SV_DIR is the installation directory for SVToolkit - it must be an exported environment variable.
SV_TMPDIR is a directory for writing temp files, which may be large if you have a large data set.
export SV_DIR=/work/SoftW/svtoolkit
SV_TMPDIR=2016006L-3-1/tmpdir_CNVDiscovry
runDir=2016006L-3-1
inputFile=/work1/wsh/4.test/1.perl/1.pipetest/WGS/2016006L-3-1.dedupped.bam
sites=2016006L-3-1.discovery.vcf
genotypes=2016006L-3-1.genotypes.vcf
These executables must be on your path.
which java > /dev/null || exit 1
which Rscript > /dev/null || exit 1
which samtools > /dev/null || exit 1
For SVAltAlign, you must use the version of bwa compatible with Genome STRiP.

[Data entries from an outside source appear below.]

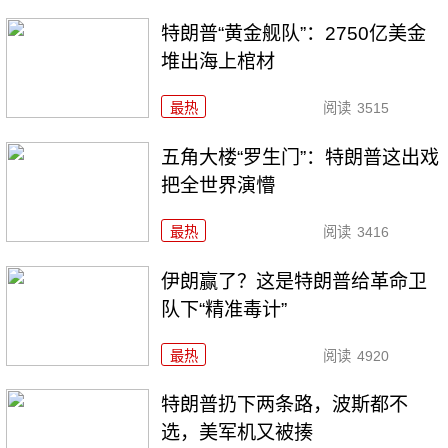
特朗普“黄金舰队”：2750亿美金
堆出海上棺材
最热
阅读
3515
五角大楼“罗生门”：特朗普这出戏
把全世界演懵
最热
阅读
3416
伊朗赢了？这是特朗普给革命卫
队下“精准毒计”
最热
阅读
4920
特朗普扔下两条路，波斯都不
选，美军机又被揍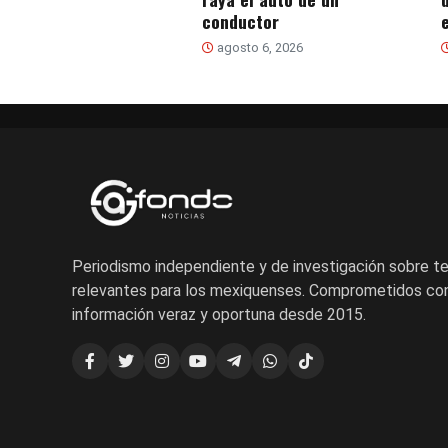
conductor
agosto 6, 2026
Periodismo independiente y de investigación sobre 
relevantes para los mexiquenses. Comprometidos con
información veraz y oportuna desde 2015.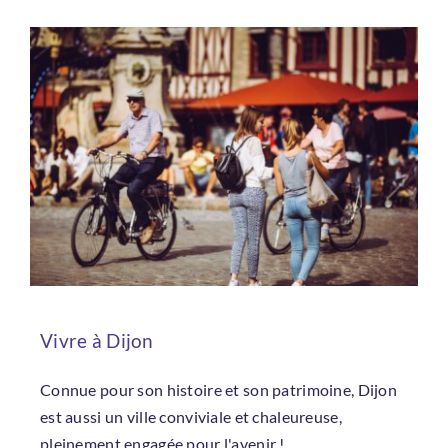
Vivre à Dijon
Connue pour son histoire et son patrimoine, Dijon
est aussi un ville conviviale et chaleureuse,
pleinement engagée pour l'avenir !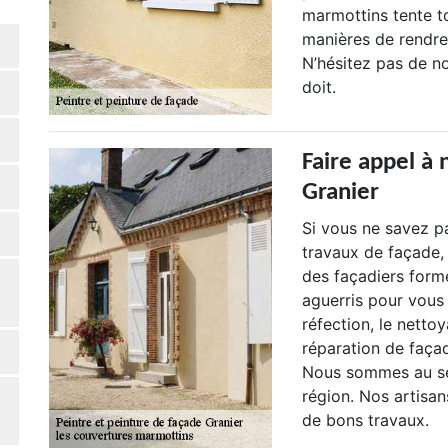
marmottins tente t
manières de rendre 
N’hésitez pas de n
doit.
Faire appel à 
Granier
Si vous ne savez p
travaux de façade,
des façadiers form
aguerris pour vous 
réfection, le nettoy
réparation de faça
Nous sommes au ser
région. Nos artisa
de bons travaux.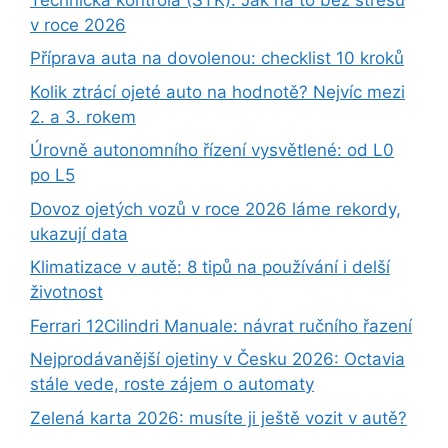
v roce 2026
Příprava auta na dovolenou: checklist 10 kroků
Kolik ztrácí ojeté auto na hodnotě? Nejvíc mezi
2. a 3. rokem
Úrovně autonomního řízení vysvětlené: od L0
po L5
Dovoz ojetých vozů v roce 2026 láme rekordy,
ukazují data
Klimatizace v autě: 8 tipů na používání i delší
životnost
Ferrari 12Cilindri Manuale: návrat ručního řazení
Nejprodávanější ojetiny v Česku 2026: Octavia
stále vede, roste zájem o automaty
Zelená karta 2026: musíte ji ještě vozit v autě?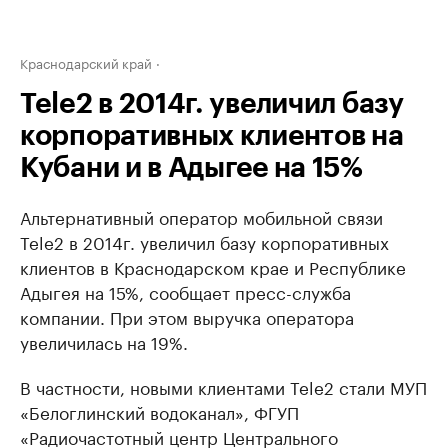
Краснодарский край
Tele2 в 2014г. увеличил базу
корпоративных клиентов на
Кубани и в Адыгее на 15%
Альтернативный оператор мобильной связи
Tele2 в 2014г. увеличил базу корпоративных
клиентов в Краснодарском крае и Республике
Адыгея на 15%, сообщает пресс-служба
компании. При этом выручка оператора
увеличилась на 19%.
В частности, новыми клиентами Tele2 стали МУП
«Белоглинский водоканал», ФГУП
«Радиочастотный центр Центрального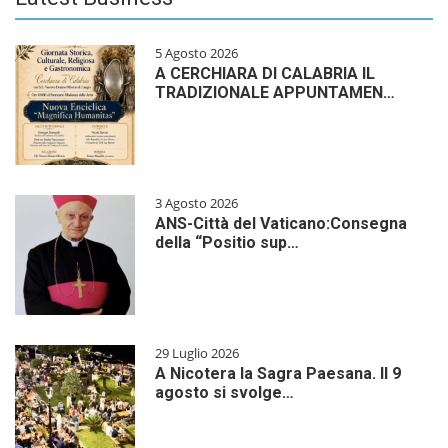
5 Agosto 2026
A CERCHIARA DI CALABRIA IL
TRADIZIONALE APPUNTAMEN…
3 Agosto 2026
ANS-Città del Vaticano:Consegna
della “Positio sup…
29 Luglio 2026
A Nicotera la Sagra Paesana. Il 9
agosto si svolge…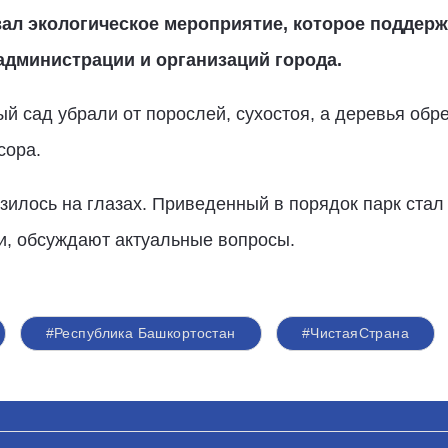
вал экологическое мероприятие, которое поддер
администрации и организаций города.
сад убрали от порослей, сухостоя, а деревья обре
сора.
илось на глазах. Приведенный в порядок парк стал 
и, обсуждают актуальные вопросы.
#Республика Башкортостан
#ЧистаяСтрана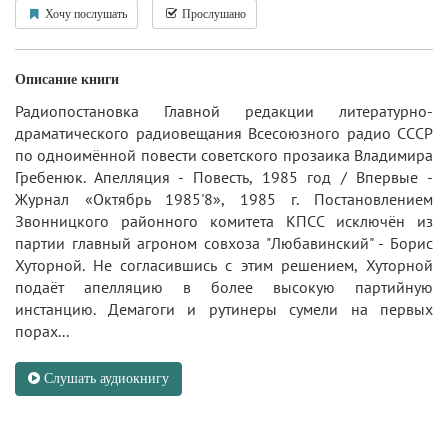
Хочу послушать
Прослушано
Описание книги
Радиопостановка Главной редакции литературно-
драматического радиовещания Всесоюзного радио СССР
по одноимённой повести советского прозаика Владимира
Гребенюк. Апелляция - Повесть, 1985 год / Впервые -
Журнал «Октябрь 1985'8», 1985 г. Постановлением
Звонницкого районного комитета КПСС исключён из
партии главный агроном совхоза "Любавинский" - Борис
Хуторной. Не согласившись с этим решением, Хуторной
подаёт апелляцию в более высокую партийную
инстанцию. Демагоги и рутинеры сумели на первых
порах...
Слушать аудиокнигу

export PATH=${SV_DIR}/bwa:${PATH}
export LD_LIBRARY_PATH=${SV_DIR}/bwa:${LD_LIBRARY_PATH}
classpath="${SV_DIR}/lib/SVToolkit.jar:${SV_DIR}/lib/gatk/GenomeAnalysisTK.jar:${SV_DIR}/lib/gatk/Queue.jar"

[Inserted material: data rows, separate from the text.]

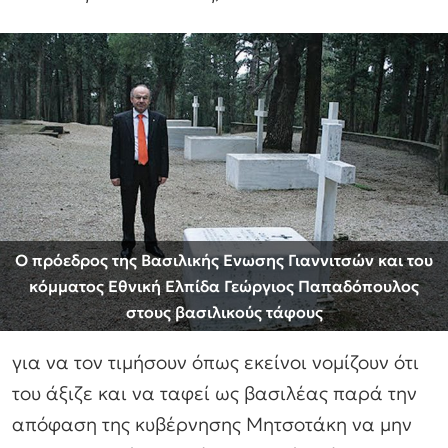
Ο πρόεδρος της Βασιλικής Ενωσης Γιαννιτσών και του
κόμματος Εθνική Ελπίδα Γεώργιος Παπαδόπουλος
στους βασιλικούς τάφους
για να τον τιμήσουν όπως εκείνοι νομίζουν ότι
του άξιζε και να ταφεί ως βασιλέας παρά την
απόφαση της κυβέρνησης Μητσοτάκη να μην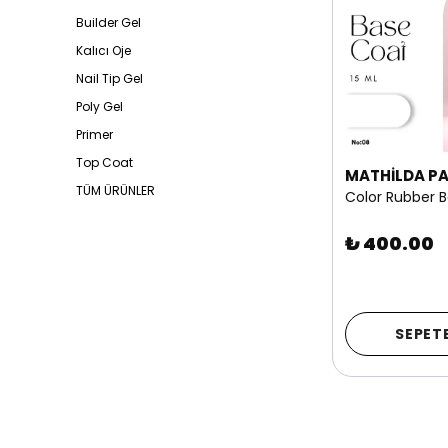
Builder Gel
Kalıcı Oje
Nail Tip Gel
Poly Gel
Primer
Top Coat
MATHİLDA PA
TÜM ÜRÜNLER
₺ 400.00
SEPETE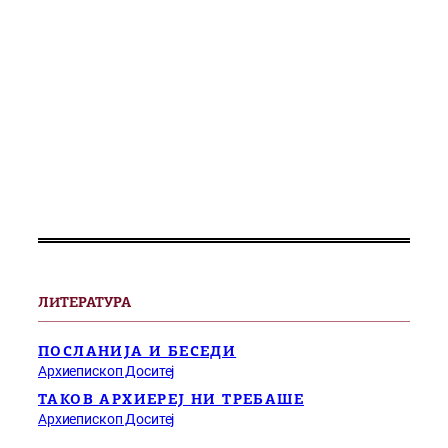
ЛИТЕРАТУРА
ПОСЛАНИЈА И БЕСЕДИ
Архиепископ Доситеј
ТАКОВ АРХИЕРЕЈ НИ ТРЕБАШЕ
Архиепископ Доситеј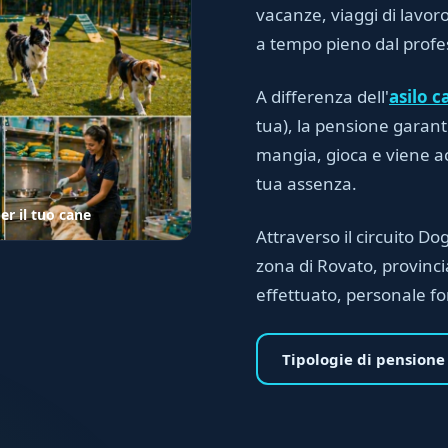
vacanze, viaggi di lavoro
a tempo pieno dal profes
A differenza dell'
asilo c
tua), la pensione garan
mangia, gioca e viene ac
tua assenza.
r il tuo cane
Attraverso il circuito Dog
zona di Rovato, provinci
effettuato, personale for
Tipologie di pensione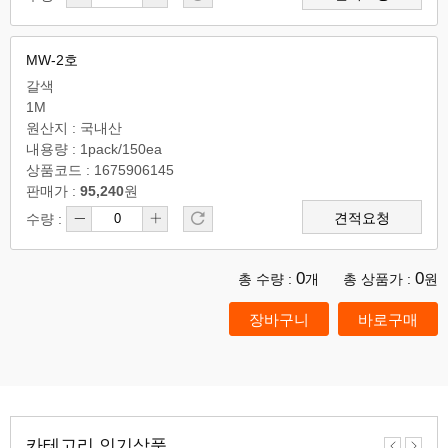
MW-2호
갈색
1M
원산지 : 국내산
내용량 : 1pack/150ea
상품코드 : 1675906145
판매가 :
95,240
원
견적요청
수량 :
0
0
총 수량 :
개
총 상품가 :
원
카테고리 인기상품
이
다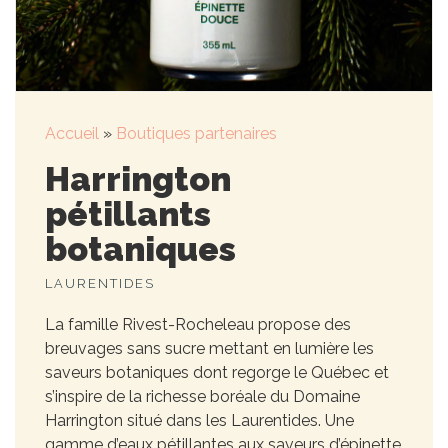
Accueil
»
Boutiques partenaires
Harrington
pétillants
botaniques
LAURENTIDES
La famille Rivest-Rocheleau propose des
breuvages sans sucre mettant en lumière les
saveurs botaniques dont regorge le Québec et
s’inspire de la richesse boréale du Domaine
Harrington situé dans les Laurentides. Une
gamme d’eaux pétillantes aux saveurs d’épinette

mkdir -p ${runDir}/logs || exit 1
mkdir -p ${runDir}/metadata || exit 1
java -Xmx4g -cp ${classpath} \
org.broadinstitute.gatk.queue.QCommandLine \
-S ${SV_DIR}/qscript/discovery/cnv/CNVDiscoveryPipeline.q \
-S ${SV_DIR}/qscript/SVQScript.q \
-cp ${classpath} \
-gatk ${SV_DIR}/lib/gatk/GenomeAnalysisTK.jar \
-configFile conf/genstrip_parameters.txt \
-R /work/wsh/0.Pipeline/TargetSeq/Genome_STRiP_ref/Homo_sapiens_assembly19.fasta \
-I ${inputFile} \
-md ${runDir}/metadata \
-runDirectory ${runDir} \
-jobLogDir ${runDir}/logs \
-intervalList /work/wsh/0.Pipeline/TargetSeq/Genome_STRiP_ref/Homo_sapiens_assembly19.interval.list \
-genderMapFile /work1/wsh/4.test/1.perl/1.pipetest/WGS/2016006L-3-1_gender.map \
-jobRunner Shell \
--disableJobReport \
-tempDir ${SV_TMPDIR} \
-gatkJobRunner Shell \
-retry 10 \
-tilingWindowSize 1000 \
-tilingWindowOverlap 500 \
-maximumReferenceGapLength 1000 \
-boundaryPrecision 100 \
-minimumRefinedLength 500 \
-genotypingParallelRecords 500 \
-run
#
#
#
Could you help me check my script Whether there are some mistake? Thank you very much.